HOW TO DIFFERENTIATE AND TEST OF ALCOHOL AND KETONE

AS I THINK KETONE GIVE NO COLOUR ON FEHLING SOLUTION . DOES THIS OCCUR WITH ALCOHAL . IF OCCUR WE CANNOT FIND OUT TEST OF ALCOHAL AND KETONE

To differentiate between alcohols and ketones, we can use various chemical tests, including the Fehling's test. You are correct that ketones generally do not react with Fehling's solution, which is a key point in distinguishing them from certain types of alcohols. Let's break this down step by step to clarify how these tests work and what results you can expect.

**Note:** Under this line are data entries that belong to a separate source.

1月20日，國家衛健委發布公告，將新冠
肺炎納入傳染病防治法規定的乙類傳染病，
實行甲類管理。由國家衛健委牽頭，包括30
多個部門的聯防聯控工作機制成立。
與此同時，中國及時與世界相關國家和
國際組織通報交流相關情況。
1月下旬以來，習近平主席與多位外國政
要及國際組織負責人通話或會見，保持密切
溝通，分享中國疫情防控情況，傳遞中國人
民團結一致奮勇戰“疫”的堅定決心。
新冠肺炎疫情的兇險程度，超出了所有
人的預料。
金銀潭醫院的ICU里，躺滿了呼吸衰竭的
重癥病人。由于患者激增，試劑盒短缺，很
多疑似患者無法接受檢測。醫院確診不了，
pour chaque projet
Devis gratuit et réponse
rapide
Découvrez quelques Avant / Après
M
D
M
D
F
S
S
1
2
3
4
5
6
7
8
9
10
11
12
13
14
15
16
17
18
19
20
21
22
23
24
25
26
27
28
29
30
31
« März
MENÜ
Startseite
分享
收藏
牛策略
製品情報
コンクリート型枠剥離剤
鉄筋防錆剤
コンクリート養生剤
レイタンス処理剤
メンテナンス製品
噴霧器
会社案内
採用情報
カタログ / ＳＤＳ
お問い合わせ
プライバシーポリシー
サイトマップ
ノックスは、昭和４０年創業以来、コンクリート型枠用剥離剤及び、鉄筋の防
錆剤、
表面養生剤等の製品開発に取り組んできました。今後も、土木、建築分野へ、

Understanding Fehling's Test

Fehling's solution is a mixture of two solutions: Fehling's A (copper(II) sulfate) and Fehling's B (alkaline tartrate). This test is primarily used to identify reducing sugars and aldehydes, as they can reduce the copper(II) ions to copper(I) oxide, resulting in a characteristic red precipitate.

Reactivity of Alcohols and Ketones

• Aldehydes: These compounds will react with Fehling's solution, producing a red precipitate.
• Ketones: Most ketones do not react with Fehling's solution, so you will not see any color change.
• Alcohols: Primary and secondary alcohols can sometimes give a positive result under certain conditions, particularly if they can be oxidized to aldehydes or ketones.

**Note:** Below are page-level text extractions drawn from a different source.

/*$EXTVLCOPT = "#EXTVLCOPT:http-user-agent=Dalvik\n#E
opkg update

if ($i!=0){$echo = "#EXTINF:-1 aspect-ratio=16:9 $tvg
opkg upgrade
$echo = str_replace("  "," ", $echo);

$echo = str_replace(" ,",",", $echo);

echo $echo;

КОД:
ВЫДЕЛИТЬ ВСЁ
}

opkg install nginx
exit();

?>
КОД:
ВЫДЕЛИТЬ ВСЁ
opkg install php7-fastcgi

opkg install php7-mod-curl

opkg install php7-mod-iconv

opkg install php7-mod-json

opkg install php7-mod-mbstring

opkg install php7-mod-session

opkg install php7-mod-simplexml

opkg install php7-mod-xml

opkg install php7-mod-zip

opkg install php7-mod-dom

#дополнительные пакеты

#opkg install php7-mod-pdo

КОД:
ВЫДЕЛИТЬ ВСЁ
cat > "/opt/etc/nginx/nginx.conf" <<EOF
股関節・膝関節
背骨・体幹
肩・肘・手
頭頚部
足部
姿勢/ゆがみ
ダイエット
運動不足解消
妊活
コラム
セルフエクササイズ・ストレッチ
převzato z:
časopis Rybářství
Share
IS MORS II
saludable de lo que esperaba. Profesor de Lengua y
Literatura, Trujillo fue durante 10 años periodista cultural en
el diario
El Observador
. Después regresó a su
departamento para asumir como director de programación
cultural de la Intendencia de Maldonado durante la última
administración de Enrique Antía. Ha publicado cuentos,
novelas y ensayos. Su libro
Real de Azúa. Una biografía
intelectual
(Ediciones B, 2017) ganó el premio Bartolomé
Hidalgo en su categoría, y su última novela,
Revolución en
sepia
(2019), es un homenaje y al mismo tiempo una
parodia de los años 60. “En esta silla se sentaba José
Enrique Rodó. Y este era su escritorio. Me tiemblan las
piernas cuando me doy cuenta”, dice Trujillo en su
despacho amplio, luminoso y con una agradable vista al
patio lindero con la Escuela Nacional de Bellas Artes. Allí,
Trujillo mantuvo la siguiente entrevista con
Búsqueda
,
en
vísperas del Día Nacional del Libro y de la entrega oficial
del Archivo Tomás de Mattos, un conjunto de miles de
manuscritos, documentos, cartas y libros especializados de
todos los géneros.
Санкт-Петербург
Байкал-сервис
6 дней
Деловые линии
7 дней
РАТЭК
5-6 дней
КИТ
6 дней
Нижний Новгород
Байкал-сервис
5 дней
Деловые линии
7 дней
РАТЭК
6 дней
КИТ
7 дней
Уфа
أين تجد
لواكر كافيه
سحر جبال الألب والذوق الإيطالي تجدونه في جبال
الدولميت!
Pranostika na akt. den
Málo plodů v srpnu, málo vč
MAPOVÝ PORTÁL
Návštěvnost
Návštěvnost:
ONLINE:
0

Testing for Alcohols and Ketones

To differentiate between alcohols and ketones, you can use several other tests in addition to Fehling's solution:

1. Oxidation Tests

Alcohols can be oxidized to aldehydes or ketones, while ketones are generally resistant to oxidation. You can use:

• Chromic Acid Test: This test can differentiate between primary and secondary alcohols (which will oxidize) and ketones (which will not). A color change from orange to green indicates the presence of an alcohol.

2. Iodoform Test

This test is specific for methyl ketones and some secondary alcohols. If you add iodine and sodium hydroxide to a sample and a yellow precipitate forms, it indicates the presence of a methyl ketone or a secondary alcohol that can be oxidized to a methyl ketone.

3. 2,4-Dinitrophenylhydrazine (DNPH) Test

Both aldehydes and ketones will react with DNPH to form yellow or orange precipitates, known as hydrazones. This test is useful for identifying carbonyl compounds but does not differentiate between aldehydes and ketones.

Summary of Key Points

In summary, while Fehling's test is effective for identifying aldehydes, it does not provide a clear distinction between alcohols and ketones since ketones do not react. To differentiate between these two classes of compounds, consider using oxidation tests, the iodoform test, or the DNPH test. Each method provides unique insights into the chemical nature of the substances you are testing.

By employing these various tests, you can effectively distinguish between alcohols and ketones, even in cases where one test alone might not provide conclusive results.